[[ Material provided, beginning ]]

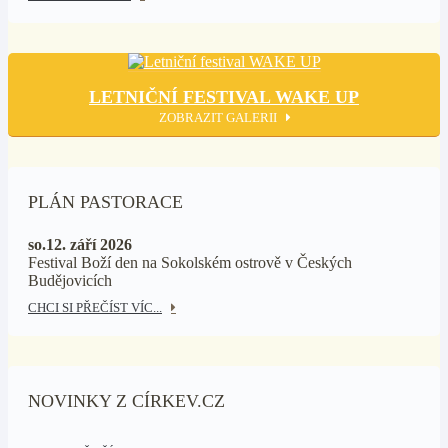
LETNIČNÍ FESTIVAL WAKE UP
ZOBRAZIT GALERII
PLÁN PASTORACE
so.12. září 2026
Festival Boží den na Sokolském ostrově v Českých
Budějovicích
CHCI SI PŘEČÍST VÍC...
NOVINKY Z CÍRKEV.CZ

[[ Material provided, end ]]

Work instructions:
Output the lines from the one with "PLÁN PASTORACE" through the end of the records above, exactly, including both ends, and nothing besides.

Answer for this exercise:
PLÁN PASTORACE
so.12. září 2026
Festival Boží den na Sokolském ostrově v Českých
Budějovicích
CHCI SI PŘEČÍST VÍC...
NOVINKY Z CÍRKEV.CZ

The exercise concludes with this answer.